カマゴリラの生家は東海地方南部の山際、ナベパーマの生家は北陸有数の豪雪地帯と、郷里は別であり、旧知でもない。
しかし、期せずに進学先を同じくした。
慣れ親しんだ土地とは違う、首都圏の聊か外れにある国立大学。
邂逅は数年前に遡る。
見知らぬ土地の見知らぬ街角で見知らぬ人々の一員となり、生まれて初めて体験する一人暮らし。
慣れ親しんだ自室とは違う賃貸物件特有の無機質さに、たじろぐような、腑抜けたような、漫然とした居心地の悪さが腹の内から湧き上る。
据わりの難さを解消したいが、はて、と考えた後、以前よりの趣味で気を逸らすのが適任だと思い付く。
偶然それが同じ日であった事から、二人は、越して来た集合住宅のに近くにひっそりと存在する、薄暗いゲームセンターで出会った。
ビデオゲームが好きで、過集中の嫌いがあり、大勢が一堂に会して浮かれ騒ぐ事が苦手と、お互いに似通った気質。
意気投合した同い年の二人が、スコアを競う好敵手として、また時には相棒として精錬し合うのに長い時間は要しなかった。
戦友の感情を保ったまま、流れるように男女交際へと発展するまでも、また然り。
学業と娯楽、時々アルバイト。長期休暇にはサークル仲間との合同貧乏旅行。
一組のオタクはバブル経済の渦中にあった四年の大学生活を、そうやって多いに満喫した。
その中で、付き合っては冷やかし、また冷やかされ、今日は誰のアパートに溜まろうかと気楽な悩みを抱えた幾人かの同志も出来た。
カマゴリラにナベパーマというふざけた呼称も、在学中に誰からともなく付けられたものだ。
ともすれば蔑称にも聞こえるが、これは当時の彼らを取り巻くオタク達の間で、外聞を歯牙にかけぬナンセンスな綽名を付ける事が流行した事が理由である。
他にも、戦国期の宣教師に似た風貌の“ザビエル未満”
博多生まれの俊敏な肥満体“背脂”
何かの拍子に声真似をしたアニメの登場人物とイメージが合致し過ぎた“トンガリ”
注意力散漫故か道端に転がる何かを踏んだ“ウン坊”
桃○郎電鉄の憎たらしいアレに顔がそっくりな“なのねん”など。
因みにウン坊となのねんは女だ。
予断ではあるが、後年、頭頂部が宣教師そのものとなった“ザビエル未満”と“ウン坊”も結婚する事となる。世間は狭い。
月日は流れて、卒業。
相も変わらずどこか垢抜けない風貌の同志達と二人は肩を寄せ合って泣いた。
多くの元学生達が輩出され、それぞれが就職し、また院に進みと別々の道を歩む事にも慣れた、冬。

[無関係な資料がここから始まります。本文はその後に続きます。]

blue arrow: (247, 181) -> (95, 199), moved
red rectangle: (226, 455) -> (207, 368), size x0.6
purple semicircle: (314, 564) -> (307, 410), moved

発売したてのスー○ァミを掲げて結婚のプロポーズへと挑んだカマゴリラに、ナベパーマが食い気味で「こちらこそ!」と頭を下げた事で、この絵に描いたようなオタクカップルの婚約は恙無く結ばれた。
年明けから少し経った頃に婚姻がなされ、披露宴の時ばかりは普段だらしのないゲーム仲間も礼服に身を包んで、他人行儀かというほどコチコチになっていたそうな。
門出を祝われ、籍を入れたは良いが、肝心の新居の用意が遅れた。
ナベパーマがカマゴリラの住む狭い1kアパートに足を運ぶ、所謂通い妻状態であった。
学生向け集合住宅の一角に防音効果など期待できるはずも無く、紆余曲折の末、新たな棲家候補は二つに絞られた。
地方都市の駅近アパート三階2K物件と、そこから徒歩で十分ほど離れたアパート二階2DK物件。
どちらも大学時代の住まいからは僅かに遠く、翻ってゲームセンターからは近い。
ここで冒頭の対決に至るという訳だ。
対決は接戦の末ガ○ルの勝利に終わり、二人の職場に程近い、風呂トイレ別2DKに決まった。
流血や罵詈雑言を伴わぬ、それでいて血潮の滾る熱い決戦の立会を務めた友人達は、結婚祝いと称してメガド○イブやPCエ○ジンやネオ○オ等々を持ち寄った。
錚々たる家庭用ゲーム機達は、送り主の愛称が名付けられ、居間のテレビの真ん前に鎮座する。
カマゴリラとナベパーマが中年に差し掛かる頃、かつて夫婦の家庭に花を添えた彼らは、ガラスキャビネットの一等席に仲良く並んだ。
話を卒業時期に戻そう。
カマゴリラとナベパーマの外見は共に地味な凡百どもに埋もれる存在であった。内面も恐らく同義だろう。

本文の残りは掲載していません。